The blue-chip stalwart
When investors buy blue-chip stocks, they should look for defensive characteristics to provide comfort that their largest investments won’t go belly-up in the long-run. Whilst Australia has plenty of choice through any of Australia’s big four banks, consumer staple Woolworths Limited (ASX: WOW) and infrastructure behemoth Transurban Group (ASX: TCL), I can’t help but like Telstra Corporation Ltd (ASX: TLS) as the one blue-chip stock every investor should own.
Like fellow candidate CSL Limited (ASX: CSL), Telstra is a defensive stock that should perform well through most economic cycles. With its coveted 6% fully-franked yield on offer at current prices, its dividend places it above CSL in my books.
The growth stock
It’s no secret that today’s blue-chips were yesterday’s growth stocks.
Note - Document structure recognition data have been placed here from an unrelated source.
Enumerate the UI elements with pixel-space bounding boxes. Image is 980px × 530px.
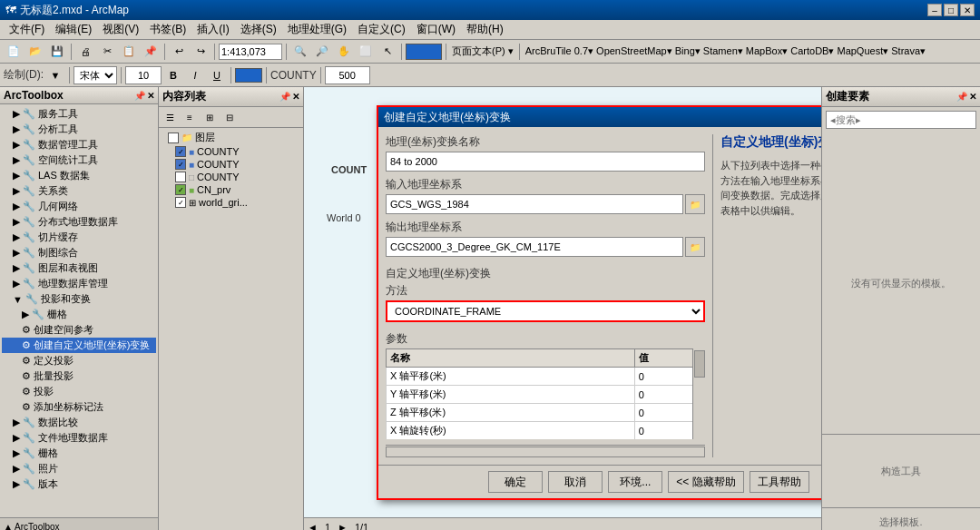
tree-item-data-mgmt[interactable]: ▶🔧数据管理工具 — [2, 137, 156, 152]
layer-item-world[interactable]: ✓ ⊞ world_gri... — [161, 196, 301, 209]
dialog-input-crs-browse[interactable]: 📁 — [685, 194, 705, 214]
map-nav-next[interactable]: ► — [338, 522, 348, 531]
paste-btn[interactable]: 📌 — [141, 43, 161, 61]
layer-item-county3[interactable]: □ COUNTY — [161, 171, 301, 183]
menu-view[interactable]: 视图(V) — [97, 20, 144, 39]
window-controls[interactable]: – □ ✕ — [927, 4, 975, 16]
extent-btn[interactable]: ⬜ — [356, 43, 376, 61]
pan-btn[interactable]: ✋ — [334, 43, 354, 61]
zoom-in-btn[interactable]: 🔍 — [290, 43, 310, 61]
template-search-input[interactable] — [826, 111, 976, 129]
params-scrollbar[interactable] — [692, 348, 705, 439]
content-list-close[interactable]: ✕ — [292, 92, 299, 102]
list-view-btn1[interactable]: ☰ — [161, 109, 179, 125]
dialog-confirm-btn[interactable]: 确定 — [488, 471, 543, 493]
undo-btn[interactable]: ↩ — [169, 43, 189, 61]
redo-btn[interactable]: ↪ — [191, 43, 211, 61]
tree-item-layer[interactable]: ▶🔧图层和表视图 — [2, 260, 156, 276]
menu-file[interactable]: 文件(F) — [4, 20, 50, 39]
arctoolbox-close[interactable]: ✕ — [147, 91, 154, 101]
font-size-input[interactable] — [125, 66, 162, 84]
menu-custom[interactable]: 自定义(C) — [352, 20, 411, 39]
underline-btn[interactable]: U — [207, 66, 227, 84]
dialog-name-input[interactable] — [386, 152, 705, 172]
tree-item-add-coord[interactable]: ⚙添加坐标标记法 — [2, 399, 156, 415]
dialog-output-crs-field[interactable] — [386, 237, 683, 257]
font-select[interactable]: 宋体 — [74, 66, 117, 84]
arctoolbox-pin[interactable]: 📌 — [134, 91, 145, 101]
tree-item-version[interactable]: ▶🔧版本 — [2, 476, 156, 492]
copy-btn[interactable]: 📋 — [119, 43, 139, 61]
layer-checkbox-county2[interactable]: ✓ — [175, 159, 186, 170]
tree-item-las[interactable]: ▶🔧LAS 数据集 — [2, 168, 156, 183]
content-list-pin[interactable]: 📌 — [279, 92, 290, 102]
tree-item-raster2[interactable]: ▶🔧栅格 — [2, 446, 156, 461]
close-btn[interactable]: ✕ — [960, 4, 975, 16]
tree-item-geo-mgmt[interactable]: ▶🔧地理数据库管理 — [2, 276, 156, 291]
tree-item-raster[interactable]: ▶🔧栅格 — [2, 307, 156, 322]
new-btn[interactable]: 📄 — [4, 43, 24, 61]
layer-checkbox-world[interactable]: ✓ — [175, 197, 186, 208]
minimize-btn[interactable]: – — [927, 4, 942, 16]
bold-btn[interactable]: B — [163, 66, 183, 84]
map-nav-prev[interactable]: ◄ — [308, 522, 318, 531]
layer-item-cnprv[interactable]: ✓ ■ CN_prv — [161, 183, 301, 196]
tree-item-geonet[interactable]: ▶🔧几何网络 — [2, 199, 156, 214]
create-feature-close[interactable]: ✕ — [969, 92, 976, 102]
select-btn[interactable]: ↖ — [377, 43, 397, 61]
layer-item-root[interactable]: 📁 图层 — [161, 130, 301, 145]
create-feature-pin[interactable]: 📌 — [956, 92, 967, 102]
menu-geoprocess[interactable]: 地理处理(G) — [282, 20, 352, 39]
menu-bookmark[interactable]: 书签(B) — [144, 20, 191, 39]
open-btn[interactable]: 📂 — [25, 43, 45, 61]
dialog-cancel-btn[interactable]: 取消 — [548, 471, 603, 493]
tree-item-spatial[interactable]: ▶🔧空间统计工具 — [2, 152, 156, 168]
dialog-tool-help-btn[interactable]: 工具帮助 — [750, 471, 809, 493]
tree-item-carto[interactable]: ▶🔧制图综合 — [2, 245, 156, 260]
tree-item-batch-proj[interactable]: ⚙批量投影 — [2, 368, 156, 384]
save-btn[interactable]: 💾 — [47, 43, 67, 61]
italic-btn[interactable]: I — [185, 66, 205, 84]
maximize-btn[interactable]: □ — [944, 4, 958, 16]
tree-item-analysis[interactable]: ▶🔧分析工具 — [2, 122, 156, 137]
scale-input[interactable]: 1:413,073 — [219, 44, 282, 60]
tree-item-fgdb[interactable]: ▶🔧文件地理数据库 — [2, 430, 156, 446]
color-selector[interactable] — [406, 44, 442, 60]
zoom-out-btn[interactable]: 🔎 — [312, 43, 332, 61]
layer-checkbox-county3[interactable] — [175, 172, 186, 182]
tree-item-create-spatial[interactable]: ⚙创建空间参考 — [2, 322, 156, 338]
layer-checkbox-root[interactable] — [168, 132, 179, 143]
tree-item-data-cmp[interactable]: ▶🔧数据比较 — [2, 415, 156, 430]
draw-btn1[interactable]: ▼ — [45, 66, 65, 84]
tree-item-project[interactable]: ⚙投影 — [2, 384, 156, 399]
layer-checkbox-county1[interactable]: ✓ — [175, 146, 186, 157]
tree-item-dist-geo[interactable]: ▶🔧分布式地理数据库 — [2, 214, 156, 230]
tree-item-create-custom[interactable]: ⚙创建自定义地理(坐标)变换 — [2, 338, 156, 353]
print-btn[interactable]: 🖨 — [75, 43, 95, 61]
tree-item-tile[interactable]: ▶🔧切片缓存 — [2, 230, 156, 245]
county-count-input[interactable] — [325, 66, 370, 84]
menu-window[interactable]: 窗口(W) — [411, 20, 461, 39]
h-scroll-track[interactable] — [386, 447, 705, 457]
dialog-output-crs-browse[interactable]: 📁 — [685, 237, 705, 257]
menu-help[interactable]: 帮助(H) — [461, 20, 509, 39]
list-view-btn4[interactable]: ⊟ — [220, 109, 239, 125]
tree-item-define-proj[interactable]: ⚙定义投影 — [2, 353, 156, 368]
menu-insert[interactable]: 插入(I) — [191, 20, 234, 39]
tree-item-relation[interactable]: ▶🔧关系类 — [2, 183, 156, 199]
menu-select[interactable]: 选择(S) — [235, 20, 282, 39]
list-view-btn3[interactable]: ⊞ — [201, 109, 219, 125]
dialog-h-scroll[interactable] — [386, 445, 705, 457]
tree-item-photo[interactable]: ▶🔧照片 — [2, 461, 156, 476]
dialog-input-crs-field[interactable] — [386, 194, 683, 214]
params-scroll-thumb[interactable] — [694, 350, 705, 378]
layer-checkbox-cnprv[interactable]: ✓ — [175, 184, 186, 195]
dialog-method-select[interactable]: COORDINATE_FRAME — [386, 300, 705, 322]
layer-item-county1[interactable]: ✓ ■ COUNTY — [161, 145, 301, 158]
dialog-hide-help-btn[interactable]: << 隐藏帮助 — [668, 471, 743, 493]
list-view-btn2[interactable]: ≡ — [181, 109, 199, 125]
text-color[interactable] — [235, 68, 262, 83]
menu-edit[interactable]: 编辑(E) — [50, 20, 97, 39]
dialog-env-btn[interactable]: 环境... — [608, 471, 662, 493]
tree-item-proj[interactable]: ▼🔧投影和变换 — [2, 291, 156, 307]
Each of Commonwealth Bank of Australia (ASX: CBA), Wesfarmers Limited (ASX: WES) and Woodside Petroleum Limited (ASX: WPL) started off as budding growth stocks that proved themselves through years of performance to become blue-chip stars today.
As a result, investors looking to make S&P/ASX 100 Index (ASX: XTO) beating returns will need to venture past the top 100 stocks and buy up-and-coming companies that have potential to be superstars of tomorrow. This requires looking for companies with a strong growth trajectory and market-beating history.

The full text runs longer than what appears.